If we can experience this blessing that the Lord freely gives to each of us, we will be changed. We will be at peace with ourselves, whatever our limitations, because personal limitations are not personal sins. In our acceptance of ourselves and of the blessings of the Lord, we are changed. We no longer have to judge others and to seek to control relationships so that we gain something we feel we need from those relationships. This Lent our need is to not to judge and control others, but to rest in peace with Christ and thereby experience the blessings that God extends to all of us. If we can experience those blessings, we will be changed; and those around us will see that change in our behaviour, in our attitude toward ourselves and toward them.

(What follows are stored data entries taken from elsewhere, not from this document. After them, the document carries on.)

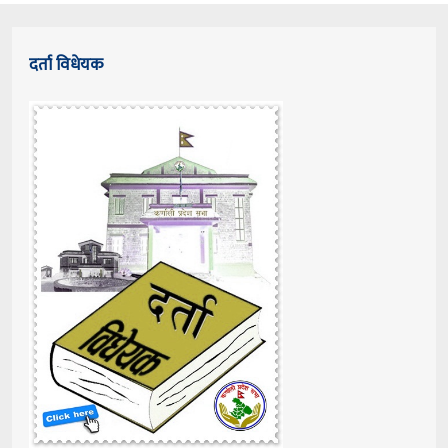
दर्ता विधेयक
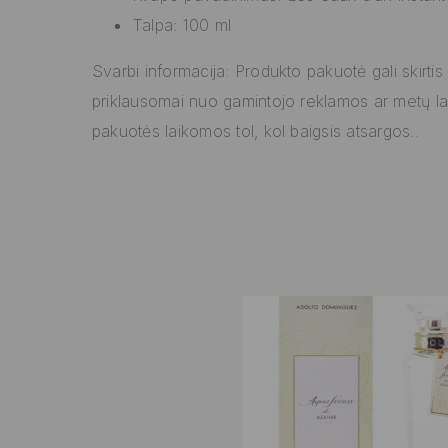
Talpa: 100 ml
Svarbi informacija: Produkto pakuotė gali skirtis
priklausomai nuo gamintojo reklamos ar metų lai
pakuotės laikomos tol, kol baigsis atsargos..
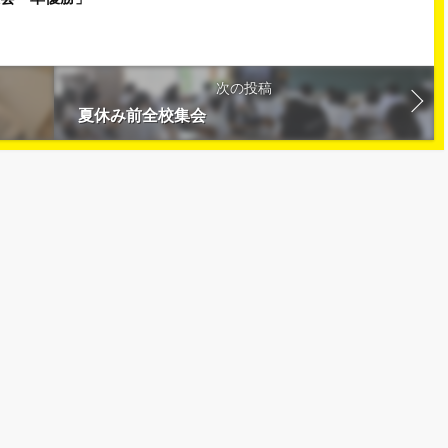
次の投稿
夏休み前全校集会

That is how our culture can change, too, because so many of us become confident that God is blessing us as Orthodox Christians, others reach out and seek that blessing, too.
To conclude, we can change. At this time, we do not know precisely how we will change and what impact that change will have on ourselves, on others or on contemporary society. We do know that we begin to change by repenting of our past sins, known or unknown to us. In a very deep sense, each of us can listen to and hear the relevance to our lives not only of Nathan’s story to David, but of the Lord’s words to Moses as set out in the Septuagint translation of the book of Numbers , Chapter 6, Verses 22 to 27. In the second year after the Hebrews had left Egypt, roughly in 1,500 BC, in the wilderness, while living in the desert, Moses told Aaron that the Lord wanted to bless His people. Aaron then blessed all the Hebrews; and that blessing extends to us, whatever deserts we may be experiencing in our own lives. The words of that blessing have echoed through the centuries and remain fresh with each new day: “May the Lord bless you and keep you. May the Lord make His face shine upon you and show mercy to you; may the Lord lift up His face upon you and give you peace.” Amen.